Sunday, March 29, 2009

The Archeological Dig in my Living Room

Last week, my husband told me that he was ready to have the wood floor installed that I've been waiting for in my office/living room. He's kind of in charge of this since we own a flooring store and has to schedule the installers, etc. So I've spent the last week cleaning this room out and it's been like an archeological dig.

Up until 33 days ago, I was a compulsive spender (who's counting?) so, of course, the wreckage of my shopping past was in there. I found so many beautiful, new picture frames in there that I'm ashamed of myself. What could a person be thinking when she buys so many? They're on sale so I'll buy 20? There are art prints of every size, both ones I love and ones that are just masterpieces because one time I was going to teach Art Masterpiece and bought everything ahead of time but then the school decided not to go with it. This is what you're like when you're a compulsive spender. There are gorgeous, wood carved wall hangings. There are two clock collections from the 1940s and 1950s, one of starburst clocks, and the other of hanging rope clocks. Was I trying to buy time? There is more furniture than can reasonably be squeezed into a room: my piano, my desk, two couches, a coffee table, two end tables. There are wall-to-wall ceiling-height built-in bookshelves and two free-standing ones, all of which have books piled on them.

Now the room's empty. Of course the rest of the house looks like a bomb hit it. And tomorrow the guys will show up and start working: pull up the carpeting, repair the drywall, paint the room, and put down the wood. But this week sometime, I'm going to have to answer the question of what, exactly, I'm supposed to put back in there when they're done?

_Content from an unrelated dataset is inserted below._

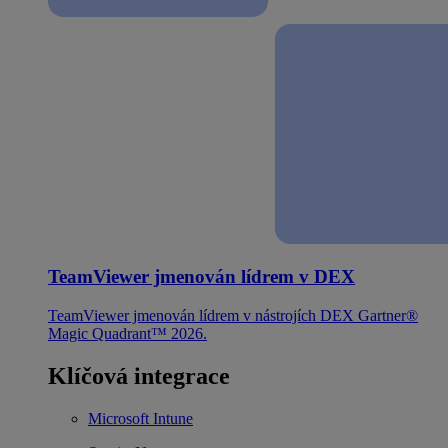
TeamViewer jmenován lídrem v DEX
TeamViewer jmenován lídrem v nástrojích DEX Gartner®
Magic Quadrant™ 2026.
Klíčová integrace
Microsoft Intune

This is actually supposed to be a house, not a warehouse. I am committed to really making each room usable. Outside it may be HOA-hell with annoying gates and identical houses, but inside it's mine.

My mother, who, besides being a Holocaust survivor, was also once a Skokie housewife, weighs in with her opinion. She says, "Move your stuff out of there! Leave only the couches! It's a living room - don't let the kids in there!" She'd probably like me to get the couches wrapped in plastic and rope it off.

But I know that in there, somewhere, is my book - all my books, the ones I've written and the ones I haven't. The one about growing up one of seven sisters with Holocaust survivor parents; the one about being fat for 25 years; the one about how hard it is to leave a marriage, even when you know it's the wrong guy; and the one about being a teenager in the only Jewish family in Scottsdale in the 1970s on food stamps. Those books are in that room so I guess I'll keep that in mind when I'm rearranging. I need to make them easy to find.